▶ **Requirement**: Among the entries below, find the lines that hold the word "Медиа" and report them.

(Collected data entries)

╔══

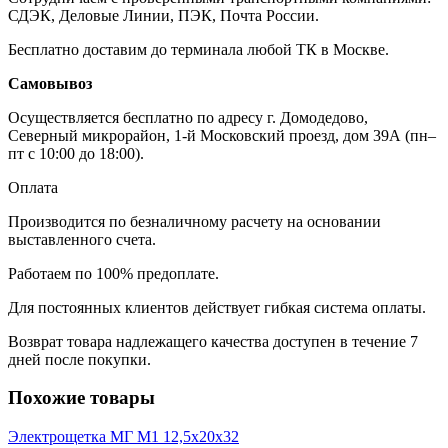
СДЭК, Деловые Линии, ПЭК, Почта России.
Бесплатно доставим до терминала любой ТК в Москве.
Самовывоз
Осуществляется бесплатно по адресу г. Домодедово,
Северный микрорайон, 1-й Московский проезд, дом 39А (пн–
пт с 10:00 до 18:00).
Оплата
Производится по безналичному расчету на основании
выставленного счета.
Работаем по 100% предоплате.
Для постоянных клиентов действует гибкая система оплаты.
Возврат товара надлежащего качества доступен в течение 7
дней после покупки.
Похожие товары
Электрощетка МГ М1 12,5х20х32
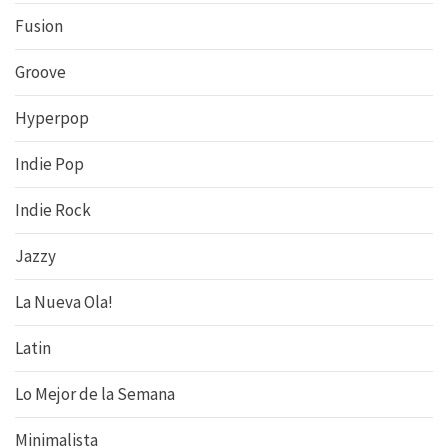
Fusion
Groove
Hyperpop
Indie Pop
Indie Rock
Jazzy
La Nueva Ola!
Latin
Lo Mejor de la Semana
Minimalista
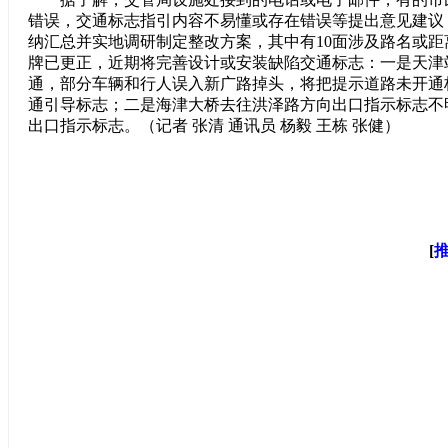
错误，交通标志指引内容不易懂或存在错误等提出意见建议
纳汇总并实地调研制定整改方案，其中有10面涉及路名或
牌已更正，近期将完善设计或安装缺陷交通标志：一是天津
通，部分车辆和行人误入新广路掉头，将把提示道路未开通
通引导标志；二是海津大桥去往洪泽路方向出口指示标志不
出口指示标志。（记者 张清 通讯员 杨毅 王栋 张健）
[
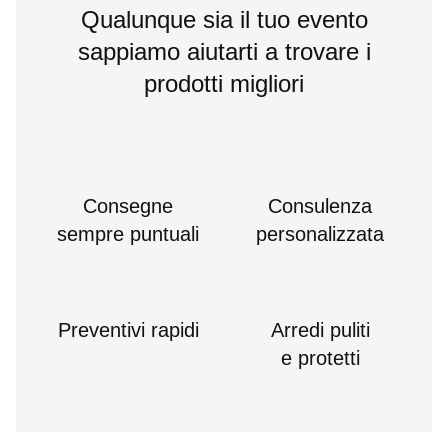
Qualunque sia il tuo evento
sappiamo aiutarti a trovare i
prodotti migliori
Consegne
Consulenza
sempre puntuali
personalizzata
Preventivi rapidi
Arredi puliti
e protetti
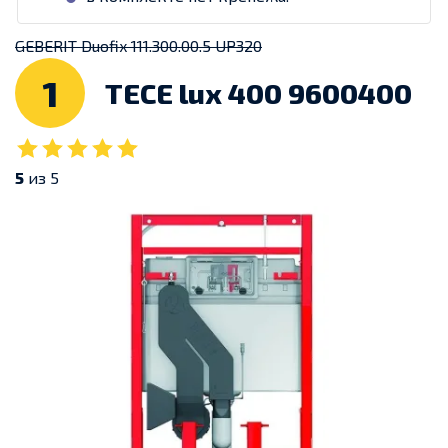
GEBERIT Duofix 111.300.00.5 UP320
1
TECE lux 400 9600400
5
из 5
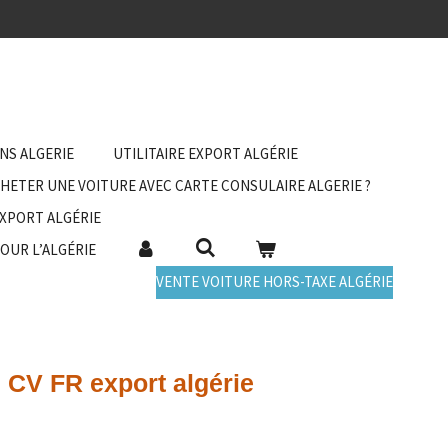
ANS ALGERIE
UTILITAIRE EXPORT ALGÉRIE
HETER UNE VOITURE AVEC CARTE CONSULAIRE ALGERIE ?
EXPORT ALGÉRIE
POUR L’ALGÉRIE
VENTE VOITURE HORS-TAXE ALGÉRIE
0 CV FR export algérie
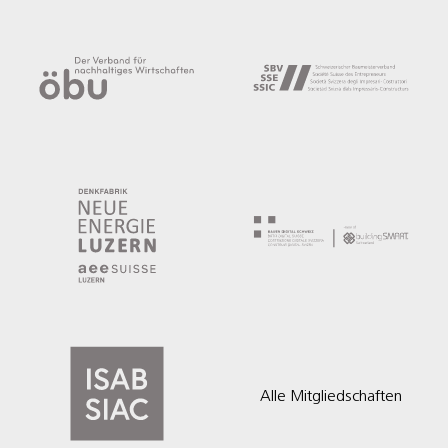
Alle Mitgliedschaften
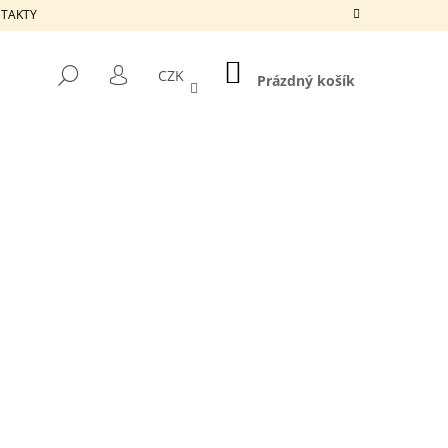
ONTAKTY
NÁKUPNÍ
HLEDAT
CZK
KOŠÍK
Prázdný košík
PŘIHLÁŠENÍ
Následující
ARD 100 X 920 MM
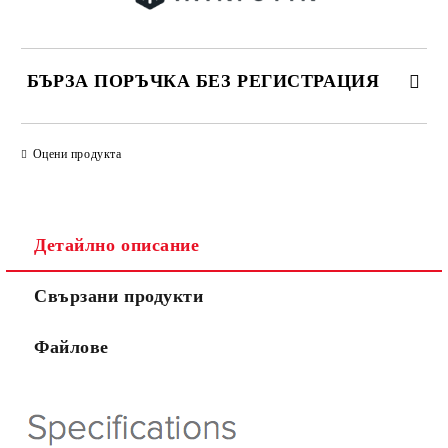
БЪРЗА ПОРЪЧКА БЕЗ РЕГИСТРАЦИЯ
САМО ПОПЪЛНЕТЕ 2 ПОЛЕТА
Оцени продукта
Детайлно описание
Ние ще се свържем с вас в рамките на работния ден.
Свързани продукти
Файлове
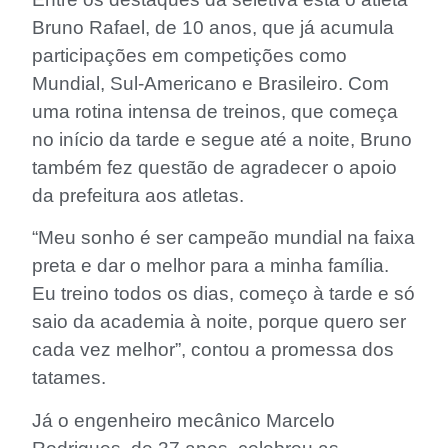
Bruno Rafael, de 10 anos, que já acumula
participações em competições como
Mundial, Sul-Americano e Brasileiro. Com
uma rotina intensa de treinos, que começa
no início da tarde e segue até a noite, Bruno
também fez questão de agradecer o apoio
da prefeitura aos atletas.
“Meu sonho é ser campeão mundial na faixa
preta e dar o melhor para a minha família.
Eu treino todos os dias, começo à tarde e só
saio da academia à noite, porque quero ser
cada vez melhor”, contou a promessa dos
tatames.
Já o engenheiro mecânico Marcelo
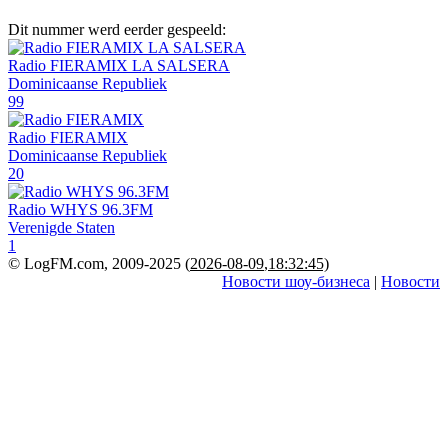
Dit nummer werd eerder gespeeld:
Radio FIERAMIX LA SALSERA
Dominicaanse Republiek
99
Radio FIERAMIX
Dominicaanse Republiek
20
Radio WHYS 96.3FM
Verenigde Staten
1
© LogFM.com, 2009-2025 (
2026-08-09
,
18:32:45)
Новости шоу-бизнеса
|
Новости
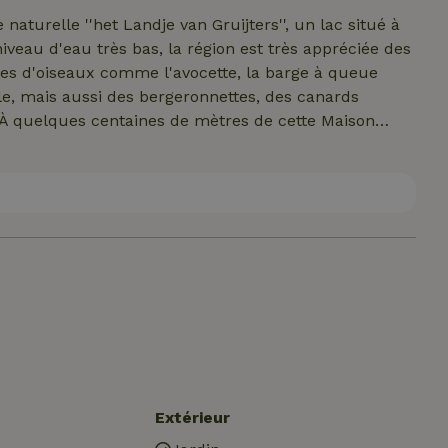
naturelle ''het Landje van Gruijters'', un lac situé à
iveau d'eau très bas, la région est très appréciée des
es d'oiseaux comme l'avocette, la barge à queue
ule, mais aussi des bergeronnettes, des canards
 À quelques centaines de mètres de cette Maison
e la ligne de défense d'Amsterdam et qui est donc
village de Spaarndam (300 mètres) vaut également le
 et de charme et possède plusieurs restaurants avec
rché et de moyens de transport publics. Les plages
20 minutes en voiture, mais les grandes villes comme
également à proximité.
Extérieur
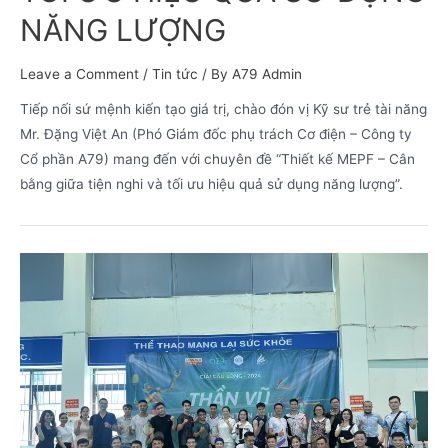
NĂNG LƯỢNG
Leave a Comment
/
Tin tức
/ By
A79 Admin
Tiếp nối sứ mệnh kiến tạo giá trị, chào đón vị Kỹ sư trẻ tài năng
Mr. Đặng Việt An (Phó Giám đốc phụ trách Cơ điện – Công ty
Cổ phần A79) mang đến với chuyên đề “Thiết kế MEPF – Cân
bằng giữa tiện nghi và tối ưu hiệu quả sử dụng năng lượng”.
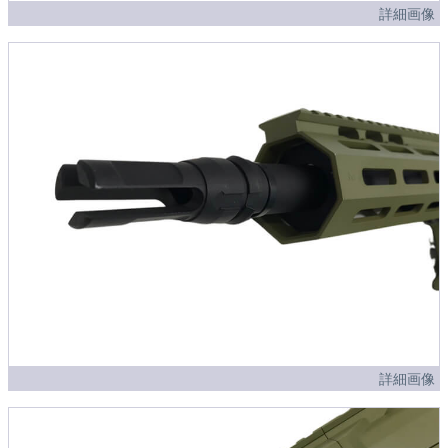
詳細画像
詳細画像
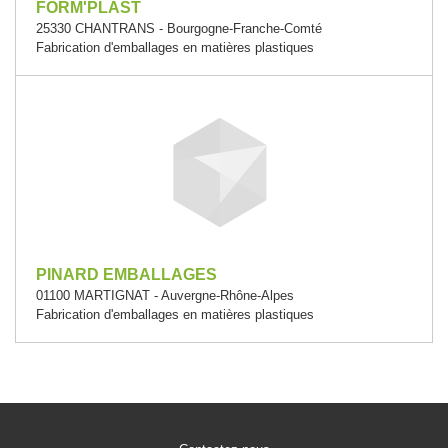
FORM'PLAST
25330 CHANTRANS - Bourgogne-Franche-Comté
Fabrication d'emballages en matières plastiques
PINARD EMBALLAGES
01100 MARTIGNAT - Auvergne-Rhône-Alpes
Fabrication d'emballages en matières plastiques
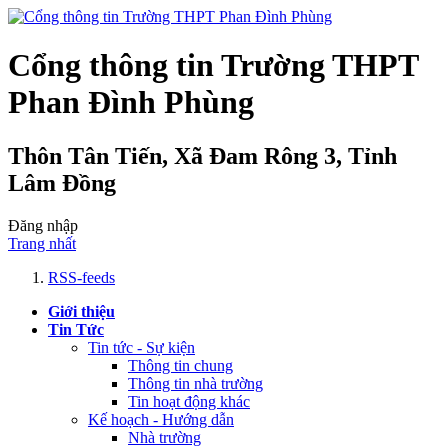
Cổng thông tin Trường THPT
Phan Đình Phùng
Thôn Tân Tiến, Xã Đam Rông 3, Tỉnh
Lâm Đồng
Đăng nhập
Trang nhất
RSS-feeds
Giới thiệu
Tin Tức
Tin tức - Sự kiện
Thông tin chung
Thông tin nhà trường
Tin hoạt động khác
Kế hoạch - Hướng dẫn
Nhà trường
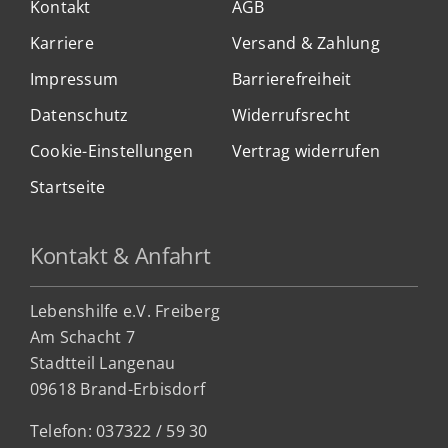
Kontakt
AGB
Karriere
Versand & Zahlung
Impressum
Barrierefreiheit
Datenschutz
Widerrufsrecht
Cookie-Einstellungen
Vertrag widerrufen
Startseite
Kontakt & Anfahrt
Lebenshilfe e.V. Freiberg
Am Schacht 7
Stadtteil Lan
genau
09618 Brand-Erbisdorf
Telefon: 037322 / 59 30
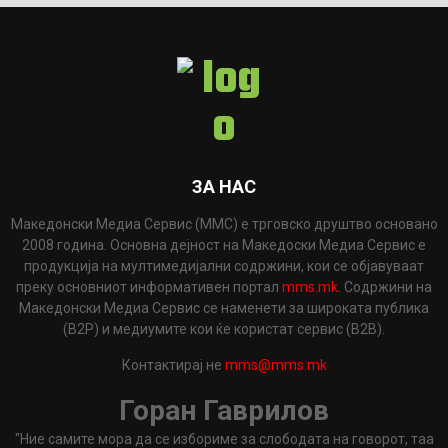
ЗА НАС
Македонски Медиа Сервис (ММС) е трговско друштво основано
2008 година. Основна дејност на Македоски Медиа Сервис е
продукција на мултимедијални содржини, кои се објавуваат
преку основниот информативен портал
mms.mk
. Содржини на
Македонски Медиа Сервис се наменети за широката публика
(B2P) и медиумите кои ќе користат сервис (B2B).
Контактирај не
mms@mms.mk
Горан Гаврилов
"Ние самите мора да се избориме за слободата на говорот, таа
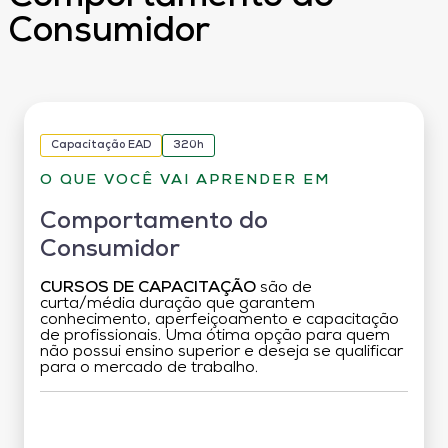
Consumidor
Capacitação EAD
320h
O QUE VOCÊ VAI APRENDER EM
Comportamento do
Consumidor
CURSOS DE CAPACITAÇÃO
são de
curta/média duração que garantem
conhecimento, aperfeiçoamento e capacitação
de profissionais. Uma ótima opção para quem
não possui ensino superior e deseja se qualificar
para o mercado de trabalho.
Grade Curricular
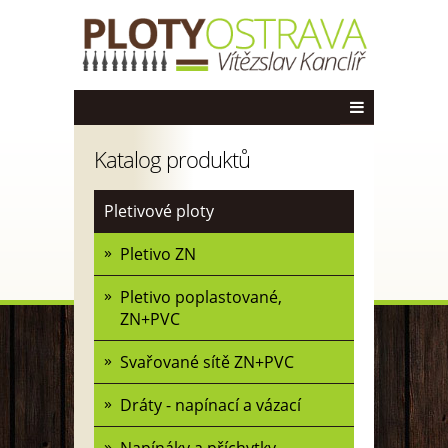
Katalog produktů
Pletivové ploty
Pletivo ZN
Pletivo poplastované,
ZN+PVC
Svařované sítě ZN+PVC
Dráty - napínací a vázací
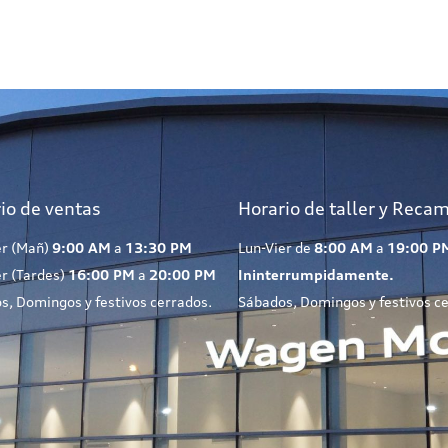
io de ventas
Horario de taller y Reca
er (Mañ)
9:00 AM
a
13:30 PM
Lun-Vier de
8:00 AM
a
19:00 P
er (Tardes)
16:00 PM
a
20:00 PM
Ininterrumpidamente.
s, Domingos y festivos cerrados.
Sábados, Domingos y festivos c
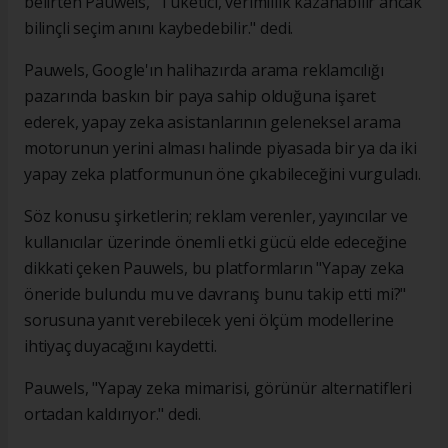
belirten Pauwels, "Tüketici, verimlilik kazanabilir ancak
bilinçli seçim anını kaybedebilir." dedi.
Pauwels, Google'ın halihazırda arama reklamcılığı
pazarında baskın bir paya sahip olduğuna işaret
ederek, yapay zeka asistanlarının geleneksel arama
motorunun yerini alması halinde piyasada bir ya da iki
yapay zeka platformunun öne çıkabileceğini vurguladı.
Söz konusu şirketlerin; reklam verenler, yayıncılar ve
kullanıcılar üzerinde önemli etki gücü elde edeceğine
dikkati çeken Pauwels, bu platformların "Yapay zeka
öneride bulundu mu ve davranış bunu takip etti mi?"
sorusuna yanıt verebilecek yeni ölçüm modellerine
ihtiyaç duyacağını kaydetti.
Pauwels, "Yapay zeka mimarisi, görünür alternatifleri
ortadan kaldırıyor." dedi.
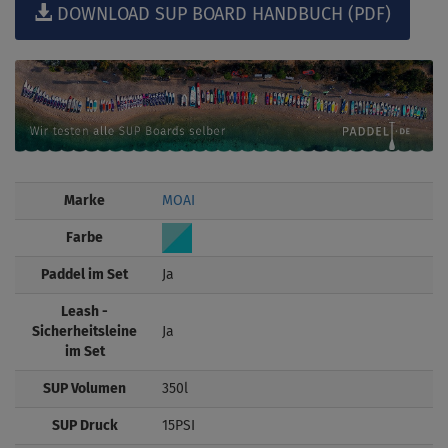
DOWNLOAD SUP BOARD HANDBUCH (PDF)
Marke
MOAI
Farbe
Paddel im Set
Ja
Leash -
Sicherheitsleine
Ja
im Set
SUP Volumen
350l
SUP Druck
15PSI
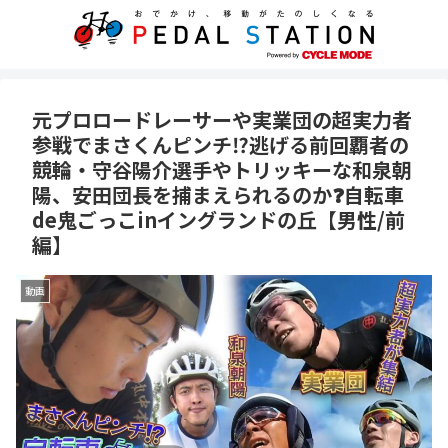
元プロロードレーサーや実業団の超実力者
参戦でまさくんピンチ⁉️逃げる前回覇者の
競輪・守谷陽介選手やトリッキーな和泉朝
陽、安田団長を捕まえられるのか❓自転車
de鬼ごっこinイングランドの丘【男性/前
編】
動画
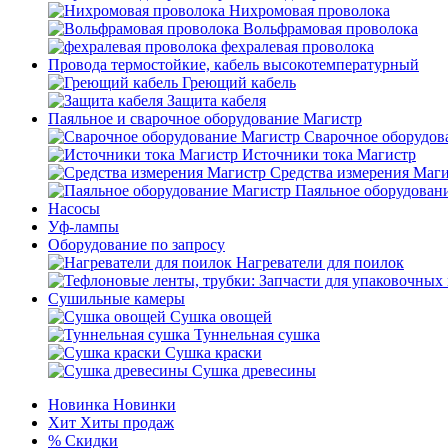
Нихромовая проволока
Вольфрамовая проволока
фехралевая проволока
Провода термостойкие, кабель высокотемпературный
Греющий кабель
Защита кабеля
Паяльное и сварочное оборудование Магистр
Сварочное оборудов
Источники тока Магистр
Средства измерения Маг
Паяльное оборудован
Насосы
Уф-лампы
Оборудование по запросу
Нагреватели для поилок
Сушильные камеры
Сушка овощей
Туннельная сушка
Сушка краски
Сушка древесины
Новинка
Новинки
Хит
Хиты продаж
%
Скидки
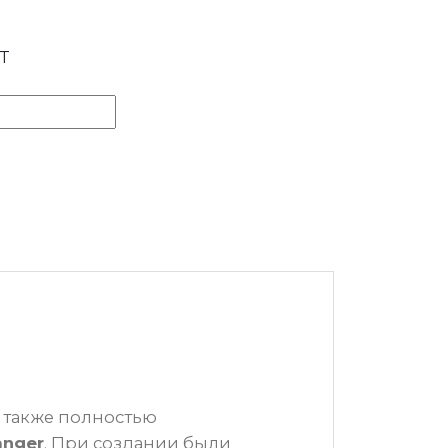
T
а также полностью
anger
. При создании были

╚══

▶ **Answer section**:
Македонски Медиа Сервис (ММС) е трговско друштво основано
2008 година. Основна дејност на Македоски Медиа Сервис е
Македонски Медиа Сервис се наменети за широката публика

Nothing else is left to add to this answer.